American Beacon Ionic Inflation Protection ETF (CPII)
CPII is a fund. Its real name is American Beacon Ionic Inflation Protection ETF. It aims to protect your money from inflation — the silent eroding force that makes a dollar worth less each year. When inflation rises, goods and services cost more. A dollar you save today buys less tomorrow. CPII tries to flip that: own assets that typically rise in value when inflation rises, and you hedge that erosion.
The fund issued by American Beacon, an investment management company. The strategy comes from Ionic, which focuses on inflation-sensitive investments. The fund holds no single stock.

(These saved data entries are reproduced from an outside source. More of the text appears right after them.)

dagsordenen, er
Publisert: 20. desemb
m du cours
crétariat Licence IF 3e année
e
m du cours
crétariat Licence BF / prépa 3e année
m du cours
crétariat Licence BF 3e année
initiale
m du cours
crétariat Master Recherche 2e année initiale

Instead it owns a collection of assets that historically move higher when inflation accelerates.
What goes into the fund? TIPS — Treasury Inflation-Protected Securities. These are government bonds. When inflation rises, the principal of a TIPS bond rises. You get paid more. Commodities, especially oil and metals. They cost more when everything costs more. Real estate and infrastructure investments. These own physical things. Stocks of companies that raise prices when inflation rises. Utilities. Consumer staples. Industries with pricing power.

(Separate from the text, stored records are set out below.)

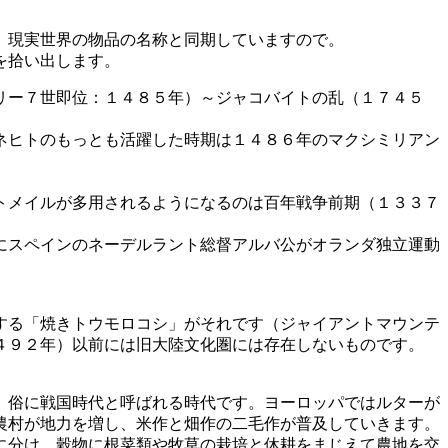
、現実世界の物品の名称と同期していますので。
を拾い出します。
リー７世即位：１４８５年）～ジャコバイトの乱（１７４５
ネヒトのもっとも活躍した時期は１４８６年のマクシミリアン
トメイルが多用されるようになるのは百年戦争前期（１３３７
にスペインのネーデルラント総督アルバ公がオランダ独立運動
する「焼きトウモロコシ」がそれです（ジャイアントマウンテ
４９２年）以前には旧大陸文化圏には存在しないものです。
、俗に戦国時代と呼ばれる時代です。ヨーロッパではルターが
農村が地力を増し、米作と畑作の二毛作が普及していきます。
に分け、穀物に根菜類や牧草の栽培と休耕をまじえて農地を交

The basic idea is simple. In normal times when inflation is quiet, some of these assets lag. Real estate sits quiet. Commodity prices drift. But when prices start rising fast, these assets wake up. They move higher. The diversification across different inflation hedges matters. Commodities might surge while TIPS climb slower. Infrastructure might outpace equities. The fund wants to spread its bets.
Why would you own this? The first reason: insurance. If inflation surprises you upward — food and energy jump, wage growth lags — your normal stock-and-bond portfolio takes a hit. Nominal bond prices fall. The buying power of cash shrinks. Stocks stall as central banks tighten. But this fund should hold up better. Some of it may move higher, offsetting losses elsewhere.

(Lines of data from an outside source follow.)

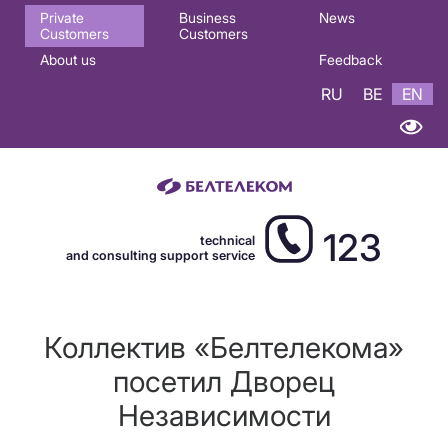
Основная
Private
Business
News
Customers
Customers
навигация
About us
Feedback
EN
RU
BE
EN
123
technical
and consulting support service
Коллектив «Белтелекома»
посетил Дворец
Независимости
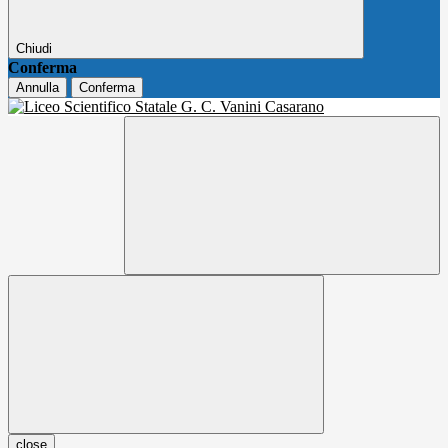
Chiudi
Conferma
Annulla
Conferma
close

The second reason: conviction. Some investors believe inflation will remain elevated longer than markets price in. They want exposure to that bet without gambling on a single commodity or calling the economic cycle perfectly. A diversified inflation fund spreads the wager across many vehicles.
The risks are real. In deflationary periods or times of very low inflation, this fund lags. It carries drag from assets that do not perform in stability — commodities churn, real assets require patience. The expense ratio is higher than plain vanilla bond or stock funds. You pay for the diversified approach and the active management.
There is also the tracking question. Inflation happens. A TIPS bond rises with inflation by design — that is engineering, not luck. Equities, though, are messier. They can fall in inflationary periods if growth collapses, a scenario called stagflation. The fund cannot guarantee it will move higher whenever inflation moves higher. The correlation is historical. Past does not promise future.
For investors: read the fund’s holdings. What percentage is TIPS, what percentage commodities, what percentage real estate? That allocation shapes your actual inflation exposure. Check the fund’s historical returns in different inflation environments. Has it held up in the 1970s analogs in the simulated data, or backtest? What does the chart show during the recent inflation episode of 2021–2023? That teaches you what to expect.
The prospectus and fact sheet detail the mechanism: how exactly is the portfolio managed, rebalanced, and reconstituted? Expense ratio matters more here than in a cheap index fund, so understand what you are paying for. The real question: do you believe the inflation environment justifies the drag?